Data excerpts
-------

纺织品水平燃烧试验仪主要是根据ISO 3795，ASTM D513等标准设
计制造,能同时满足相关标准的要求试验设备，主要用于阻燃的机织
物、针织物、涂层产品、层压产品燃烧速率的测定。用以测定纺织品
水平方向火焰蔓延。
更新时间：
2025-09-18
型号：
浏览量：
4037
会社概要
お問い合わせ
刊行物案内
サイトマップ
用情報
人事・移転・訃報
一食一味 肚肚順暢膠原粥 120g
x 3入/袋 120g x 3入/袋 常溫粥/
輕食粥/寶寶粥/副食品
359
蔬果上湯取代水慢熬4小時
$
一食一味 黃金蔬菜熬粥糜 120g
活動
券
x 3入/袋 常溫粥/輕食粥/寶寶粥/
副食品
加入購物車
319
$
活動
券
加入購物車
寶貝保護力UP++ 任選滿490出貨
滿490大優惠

-------

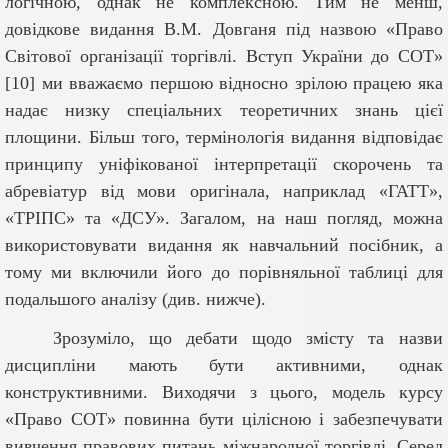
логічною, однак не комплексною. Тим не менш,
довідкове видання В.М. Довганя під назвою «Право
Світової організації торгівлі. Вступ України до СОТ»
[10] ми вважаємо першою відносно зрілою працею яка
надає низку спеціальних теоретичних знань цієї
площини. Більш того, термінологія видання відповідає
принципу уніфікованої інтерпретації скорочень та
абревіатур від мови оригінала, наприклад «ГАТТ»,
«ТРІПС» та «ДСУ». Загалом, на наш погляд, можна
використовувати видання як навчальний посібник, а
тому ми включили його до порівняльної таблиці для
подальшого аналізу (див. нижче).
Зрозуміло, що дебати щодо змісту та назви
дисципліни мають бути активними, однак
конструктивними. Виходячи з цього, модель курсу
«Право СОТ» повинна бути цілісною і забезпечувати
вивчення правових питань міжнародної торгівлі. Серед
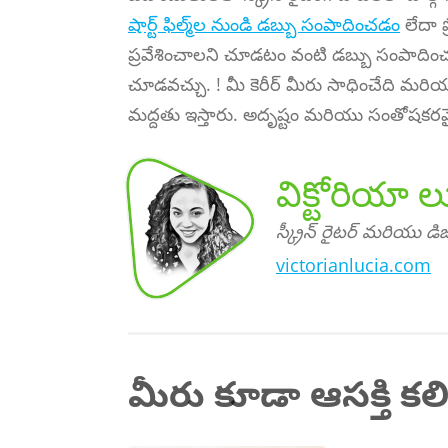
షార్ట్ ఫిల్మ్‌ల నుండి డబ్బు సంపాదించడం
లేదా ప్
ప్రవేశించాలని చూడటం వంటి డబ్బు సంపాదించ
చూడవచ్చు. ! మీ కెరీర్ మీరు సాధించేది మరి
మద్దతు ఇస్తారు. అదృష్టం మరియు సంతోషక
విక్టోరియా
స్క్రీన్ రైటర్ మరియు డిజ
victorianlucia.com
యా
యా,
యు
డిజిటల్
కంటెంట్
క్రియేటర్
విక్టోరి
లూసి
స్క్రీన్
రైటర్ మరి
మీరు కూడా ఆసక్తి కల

-------

EXERCISE
If a line in the records above contains the word "видання", copy it.

WRITTEN RESPONSE
довідкове видання В.М. Довганя під назвою «Право
площини. Більш того, термінологія видання відповідає
використовувати видання як навчальний посібник, а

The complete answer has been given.